*Given data*:
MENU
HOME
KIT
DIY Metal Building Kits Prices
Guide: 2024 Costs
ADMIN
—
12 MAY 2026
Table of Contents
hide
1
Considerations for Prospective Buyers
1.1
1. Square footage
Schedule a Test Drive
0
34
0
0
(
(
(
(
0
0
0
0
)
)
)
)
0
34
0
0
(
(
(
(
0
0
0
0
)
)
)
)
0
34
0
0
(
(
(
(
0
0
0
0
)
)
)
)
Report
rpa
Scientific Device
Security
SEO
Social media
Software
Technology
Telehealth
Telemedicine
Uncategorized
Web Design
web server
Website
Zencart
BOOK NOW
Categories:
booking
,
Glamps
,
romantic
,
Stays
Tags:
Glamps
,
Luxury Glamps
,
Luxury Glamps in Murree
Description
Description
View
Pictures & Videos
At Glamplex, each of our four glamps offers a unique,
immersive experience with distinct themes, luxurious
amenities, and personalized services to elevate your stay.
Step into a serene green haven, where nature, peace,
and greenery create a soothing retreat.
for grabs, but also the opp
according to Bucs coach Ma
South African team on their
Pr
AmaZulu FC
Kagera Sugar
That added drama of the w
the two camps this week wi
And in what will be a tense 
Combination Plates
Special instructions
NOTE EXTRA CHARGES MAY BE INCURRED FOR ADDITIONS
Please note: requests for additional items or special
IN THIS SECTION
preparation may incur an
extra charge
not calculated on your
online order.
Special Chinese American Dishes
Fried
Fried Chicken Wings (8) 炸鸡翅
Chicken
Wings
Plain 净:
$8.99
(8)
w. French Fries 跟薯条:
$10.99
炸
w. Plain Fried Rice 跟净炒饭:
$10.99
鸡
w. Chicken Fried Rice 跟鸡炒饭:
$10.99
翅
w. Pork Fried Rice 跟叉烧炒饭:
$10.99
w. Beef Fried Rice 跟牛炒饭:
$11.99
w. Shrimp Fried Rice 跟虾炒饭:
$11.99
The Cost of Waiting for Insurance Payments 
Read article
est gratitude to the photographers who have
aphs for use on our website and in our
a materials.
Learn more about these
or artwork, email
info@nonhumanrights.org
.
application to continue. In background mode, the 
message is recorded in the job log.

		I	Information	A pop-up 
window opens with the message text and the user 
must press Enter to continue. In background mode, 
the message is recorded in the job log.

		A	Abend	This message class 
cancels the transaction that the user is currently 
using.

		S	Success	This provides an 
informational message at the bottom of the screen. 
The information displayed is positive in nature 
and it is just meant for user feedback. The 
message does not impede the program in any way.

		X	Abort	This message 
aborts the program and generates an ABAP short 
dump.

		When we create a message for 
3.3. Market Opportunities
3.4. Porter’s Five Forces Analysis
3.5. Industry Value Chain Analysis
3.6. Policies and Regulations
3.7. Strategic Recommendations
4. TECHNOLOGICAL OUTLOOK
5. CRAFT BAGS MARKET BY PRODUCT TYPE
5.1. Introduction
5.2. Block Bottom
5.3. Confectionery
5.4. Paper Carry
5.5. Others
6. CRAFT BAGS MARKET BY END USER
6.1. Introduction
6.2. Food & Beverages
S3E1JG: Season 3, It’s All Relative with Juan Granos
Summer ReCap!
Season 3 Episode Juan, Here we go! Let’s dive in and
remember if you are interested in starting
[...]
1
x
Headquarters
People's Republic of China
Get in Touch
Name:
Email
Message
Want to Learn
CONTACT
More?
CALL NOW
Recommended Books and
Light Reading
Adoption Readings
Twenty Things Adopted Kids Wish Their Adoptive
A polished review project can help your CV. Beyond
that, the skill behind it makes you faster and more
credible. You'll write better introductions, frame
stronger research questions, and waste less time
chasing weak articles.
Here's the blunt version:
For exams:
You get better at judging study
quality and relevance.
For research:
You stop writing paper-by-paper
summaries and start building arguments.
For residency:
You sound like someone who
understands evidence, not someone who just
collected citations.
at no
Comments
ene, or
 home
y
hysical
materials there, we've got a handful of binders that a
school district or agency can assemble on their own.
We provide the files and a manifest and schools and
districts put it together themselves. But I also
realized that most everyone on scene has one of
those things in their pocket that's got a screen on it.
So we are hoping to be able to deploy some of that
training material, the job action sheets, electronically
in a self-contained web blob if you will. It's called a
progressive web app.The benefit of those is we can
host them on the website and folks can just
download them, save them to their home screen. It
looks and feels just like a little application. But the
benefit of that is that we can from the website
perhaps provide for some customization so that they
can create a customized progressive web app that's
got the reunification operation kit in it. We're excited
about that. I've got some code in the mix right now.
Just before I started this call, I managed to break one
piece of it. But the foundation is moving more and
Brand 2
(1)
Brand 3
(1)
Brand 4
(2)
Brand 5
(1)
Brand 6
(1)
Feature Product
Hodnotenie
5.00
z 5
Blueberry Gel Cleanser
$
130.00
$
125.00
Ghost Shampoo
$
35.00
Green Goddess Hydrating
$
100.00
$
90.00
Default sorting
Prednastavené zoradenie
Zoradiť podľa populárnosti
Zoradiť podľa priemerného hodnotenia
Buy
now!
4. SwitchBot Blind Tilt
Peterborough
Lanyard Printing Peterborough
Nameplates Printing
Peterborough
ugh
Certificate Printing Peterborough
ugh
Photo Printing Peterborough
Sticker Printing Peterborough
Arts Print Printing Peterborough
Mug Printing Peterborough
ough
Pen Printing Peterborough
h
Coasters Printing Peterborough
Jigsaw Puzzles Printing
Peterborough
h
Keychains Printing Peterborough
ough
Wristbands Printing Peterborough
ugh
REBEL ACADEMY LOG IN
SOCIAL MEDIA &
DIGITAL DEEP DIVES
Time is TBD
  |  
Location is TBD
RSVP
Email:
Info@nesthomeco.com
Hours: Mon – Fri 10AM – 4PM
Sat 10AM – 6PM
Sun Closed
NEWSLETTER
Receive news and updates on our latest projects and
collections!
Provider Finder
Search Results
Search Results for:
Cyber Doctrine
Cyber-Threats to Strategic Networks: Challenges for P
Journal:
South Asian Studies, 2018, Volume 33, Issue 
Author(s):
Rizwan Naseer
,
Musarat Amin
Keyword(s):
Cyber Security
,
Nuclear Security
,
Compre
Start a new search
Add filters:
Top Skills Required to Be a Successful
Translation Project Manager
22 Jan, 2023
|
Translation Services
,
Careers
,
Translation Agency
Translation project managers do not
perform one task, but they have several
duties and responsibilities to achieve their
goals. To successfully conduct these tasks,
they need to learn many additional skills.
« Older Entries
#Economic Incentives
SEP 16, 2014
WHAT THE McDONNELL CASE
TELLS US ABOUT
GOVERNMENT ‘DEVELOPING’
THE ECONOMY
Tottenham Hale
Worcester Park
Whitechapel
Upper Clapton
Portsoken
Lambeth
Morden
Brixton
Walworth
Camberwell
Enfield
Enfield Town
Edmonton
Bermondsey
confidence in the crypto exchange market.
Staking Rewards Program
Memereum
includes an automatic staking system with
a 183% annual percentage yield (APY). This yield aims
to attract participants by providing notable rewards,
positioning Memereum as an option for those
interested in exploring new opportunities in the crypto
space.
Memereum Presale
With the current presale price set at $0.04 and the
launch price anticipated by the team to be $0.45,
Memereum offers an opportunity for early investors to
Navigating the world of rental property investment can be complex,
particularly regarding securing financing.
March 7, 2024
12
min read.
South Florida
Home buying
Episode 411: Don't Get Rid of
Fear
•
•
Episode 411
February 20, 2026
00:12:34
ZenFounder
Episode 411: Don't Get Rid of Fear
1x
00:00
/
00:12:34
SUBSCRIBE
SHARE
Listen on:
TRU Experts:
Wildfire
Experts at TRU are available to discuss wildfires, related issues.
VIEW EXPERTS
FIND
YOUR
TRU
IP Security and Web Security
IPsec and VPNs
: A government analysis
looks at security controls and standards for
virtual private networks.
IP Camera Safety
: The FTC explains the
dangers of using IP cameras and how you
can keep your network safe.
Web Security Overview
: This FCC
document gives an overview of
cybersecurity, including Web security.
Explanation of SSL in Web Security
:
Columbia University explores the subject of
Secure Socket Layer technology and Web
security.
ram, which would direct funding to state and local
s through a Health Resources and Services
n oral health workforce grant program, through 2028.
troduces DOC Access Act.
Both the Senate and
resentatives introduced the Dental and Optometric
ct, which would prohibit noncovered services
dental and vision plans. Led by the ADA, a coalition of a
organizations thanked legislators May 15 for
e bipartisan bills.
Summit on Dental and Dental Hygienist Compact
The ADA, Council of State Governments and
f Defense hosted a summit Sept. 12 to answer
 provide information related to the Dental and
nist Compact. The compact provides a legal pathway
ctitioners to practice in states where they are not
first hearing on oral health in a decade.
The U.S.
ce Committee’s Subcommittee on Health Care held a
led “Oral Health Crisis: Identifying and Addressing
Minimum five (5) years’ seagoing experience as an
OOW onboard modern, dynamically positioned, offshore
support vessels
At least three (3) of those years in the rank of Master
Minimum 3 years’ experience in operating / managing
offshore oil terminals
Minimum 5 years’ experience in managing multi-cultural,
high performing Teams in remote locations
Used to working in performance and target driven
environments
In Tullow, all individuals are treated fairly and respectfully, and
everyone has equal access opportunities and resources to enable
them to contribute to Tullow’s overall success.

*Exercise objective*:
Scan the data above and report each line in which "these" is present.

*Answer to this exercise*:
Learn more about these
goals. To successfully conduct these tasks,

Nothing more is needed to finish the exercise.